Mr. Mac T. McCutcheon (Lambton-Kent):
Mr. Speaker, I shall take part in the debate briefly because the area that I represent feels that it has been disadvantaged by the application of the DREE legislation. In this area we feel that we suffer from unfair competition, with many other parts of the country, because of this government's transportation policy. Our railroad costs are high, and now we feel our problem has been compounded by the DREE program.
Many of the points I wish to make have been covered, some of them very well, by the hon. member for Kenora-Rainy River (Mr. Reid).
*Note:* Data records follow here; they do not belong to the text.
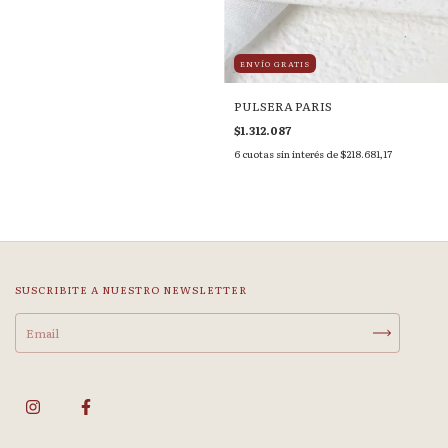
ENVÍO GRATIS
PULSERA PARIS
$1.312.087
6
cuotas sin interés de
$218.681,17
SUSCRIBITE A NUESTRO NEWSLETTER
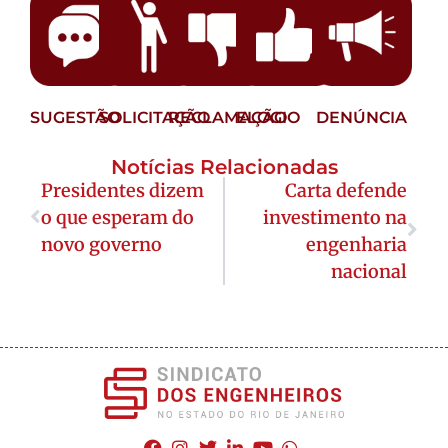
SUGESTÃO
SOLICITAÇÃO
RECLAMAÇÃO
ELOGIO
DENÚNCIA
Notícias Relacionadas
Presidentes dizem
Carta defende
o que esperam do
investimento na
novo governo
engenharia
nacional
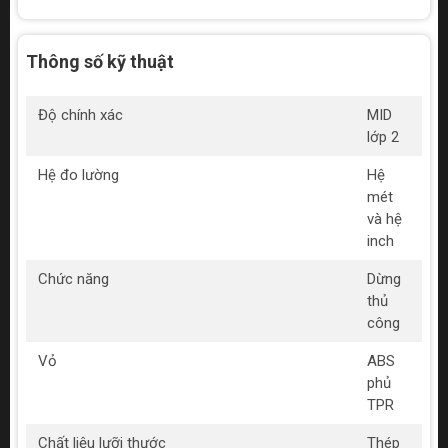
Thông số kỹ thuật
Độ chính xác
MID
lớp 2
Hệ đo lường
Hệ
mét
và hệ
inch
Chức năng
Dừng
thủ
công
Vỏ
ABS
phủ
TPR
Chất liệu lưỡi thước
Thép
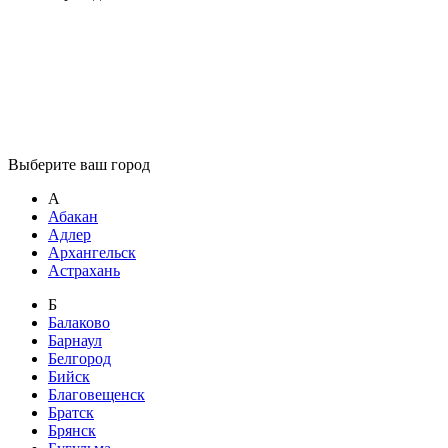
Выберите ваш город
А
Абакан
Адлер
Архангельск
Астрахань
Б
Балаково
Барнаул
Белгород
Бийск
Благовещенск
Братск
Брянск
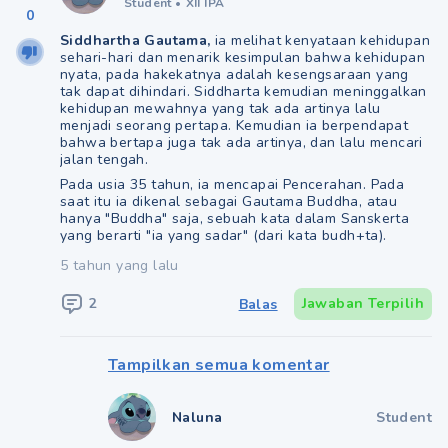
Student
•
XII IPA
0
Siddhartha Gautama,
ia melihat kenyataan kehidupan
sehari-hari dan menarik kesimpulan bahwa kehidupan
nyata, pada hakekatnya adalah kesengsaraan yang
tak dapat dihindari. Siddharta kemudian meninggalkan
kehidupan mewahnya yang tak ada artinya lalu
menjadi seorang pertapa. Kemudian ia berpendapat
bahwa bertapa juga tak ada artinya, dan lalu mencari
jalan tengah.
Pada usia 35 tahun, ia mencapai Pencerahan. Pada
saat itu ia dikenal sebagai Gautama Buddha, atau
hanya "Buddha" saja, sebuah kata dalam Sanskerta
yang berarti "ia yang sadar" (dari kata budh+ta).
5 tahun yang lalu
2
Jawaban Terpilih
Balas
Tampilkan semua komentar
Naluna
Student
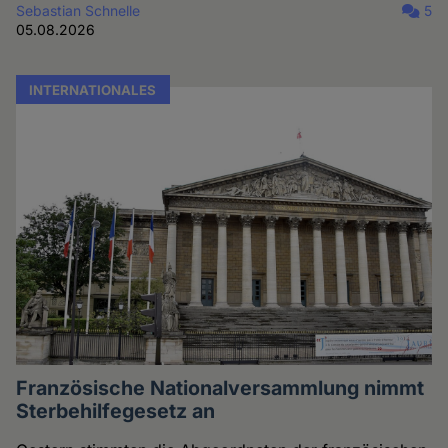
Sebastian Schnelle
5
05.08.2026
INTERNATIONALES
Französische Nationalversammlung nimmt
Sterbehilfegesetz an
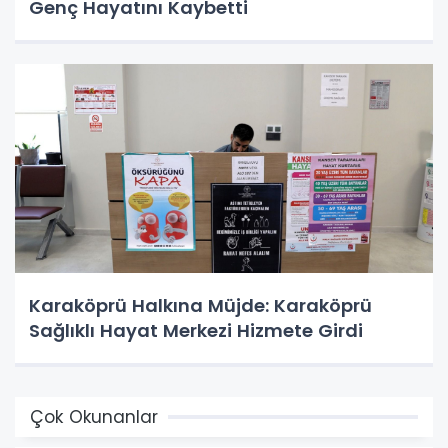
Genç Hayatını Kaybetti
Karaköprü Halkına Müjde: Karaköprü
Sağlıklı Hayat Merkezi Hizmete Girdi
Çok Okunanlar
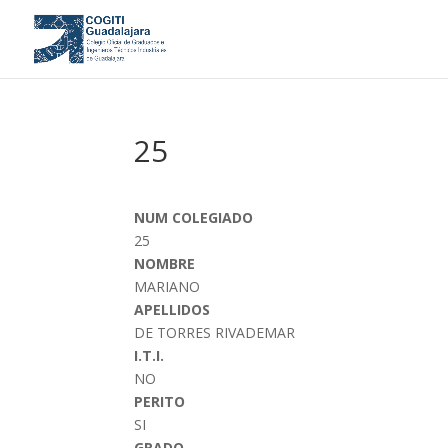
25
NUM COLEGIADO
25
NOMBRE
MARIANO
APELLIDOS
DE TORRES RIVADEMAR
I.T.I.
NO
PERITO
SI
GRADO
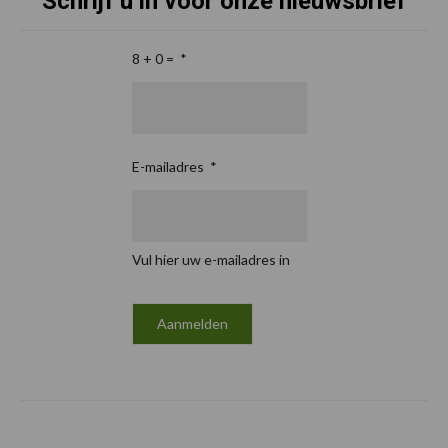
Schrijf u in voor onze nieuwsbrief
8 + 0 =
*
E-mailadres
*
Vul hier uw e-mailadres in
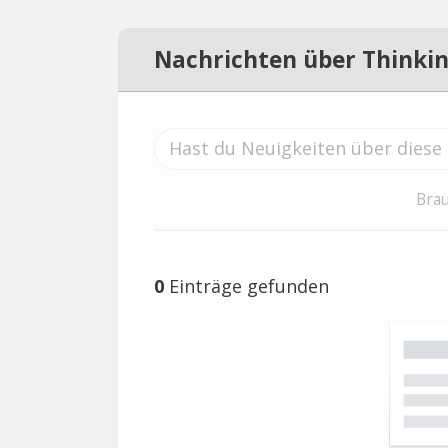
Nachrichten über Thinkin
Brau
0
Einträge gefunden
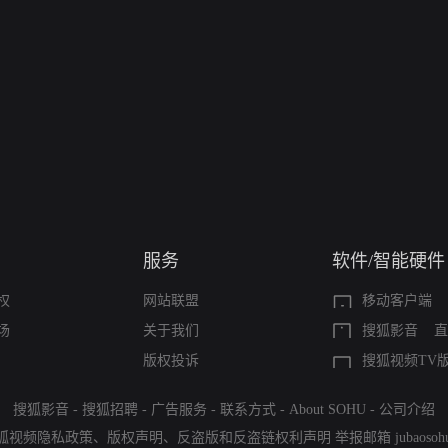
服务
软件/智能硬件
权
网站联盟
移动客户端
场
关于我们
搜狐影音
直
版权投诉
搜狐视频TV
搜狐影音
-
搜狐招聘
-
广告服务
-
联系方式
-
About SOHU
-
公司介绍
狐视频隐私政策
、
版权声明
、
反盗版和反盗链权利声明
举报邮箱
jubaoso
In his forthright manner he has a habit of hitting the nail on the head. It was refreshing to have him come out with the honest statement that the DREE legislation was drafted in an effort to discriminate against wealthy areas. As I have said, the people in the area I represent feel that DREE discriminates against them. I think this is completely wrong, Mr. Speaker. Abraham Lincoln was right when he said over a hundred years ago, and I paraphrase him, "You don't necessarily help the poor by tearing down the rich". I would point out to this government that tearing down the "have" parts of the country does not necessarily build the "have-not" parts in view of the conflicts that take place and the wasted effort.
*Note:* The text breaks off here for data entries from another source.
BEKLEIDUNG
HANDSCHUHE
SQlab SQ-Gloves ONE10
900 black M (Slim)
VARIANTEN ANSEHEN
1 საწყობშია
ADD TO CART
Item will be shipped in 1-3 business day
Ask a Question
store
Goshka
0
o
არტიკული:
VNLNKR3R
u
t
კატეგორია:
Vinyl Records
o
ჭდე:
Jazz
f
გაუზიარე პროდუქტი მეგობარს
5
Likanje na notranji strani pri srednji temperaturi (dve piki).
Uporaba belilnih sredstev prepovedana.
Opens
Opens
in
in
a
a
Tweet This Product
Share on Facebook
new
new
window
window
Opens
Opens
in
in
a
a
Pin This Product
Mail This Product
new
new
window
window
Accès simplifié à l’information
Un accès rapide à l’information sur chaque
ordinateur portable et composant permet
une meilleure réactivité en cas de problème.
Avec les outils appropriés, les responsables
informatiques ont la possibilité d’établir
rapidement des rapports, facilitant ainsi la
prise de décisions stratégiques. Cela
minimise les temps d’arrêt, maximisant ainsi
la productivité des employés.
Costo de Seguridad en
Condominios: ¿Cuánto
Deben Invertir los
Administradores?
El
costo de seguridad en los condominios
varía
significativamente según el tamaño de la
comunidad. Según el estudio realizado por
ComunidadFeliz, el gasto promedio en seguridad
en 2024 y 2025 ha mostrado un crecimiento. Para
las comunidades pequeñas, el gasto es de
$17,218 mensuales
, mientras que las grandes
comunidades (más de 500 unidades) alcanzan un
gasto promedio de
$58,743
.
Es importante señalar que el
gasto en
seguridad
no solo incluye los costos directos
A few nights ago, during private members' hour, the hon. member for Lanark-Renfrew-Carleton (Mr. McBride) introduced a bill. He told us that in Carleton Place, which is a non-designated area, the Findlay Foundry has shut down completely, with a loss of 200 jobs. It transferred its production to the province of Quebec, in a designated area. Ostensibly, 200 jobs have been created in Quebec
but of course there are 200 less in Ontario, so the net gain to the nation as a whole is nil. Indeed, the net loss to the nation as a whole, in my humble opinion, would be the amount of the DREE grant.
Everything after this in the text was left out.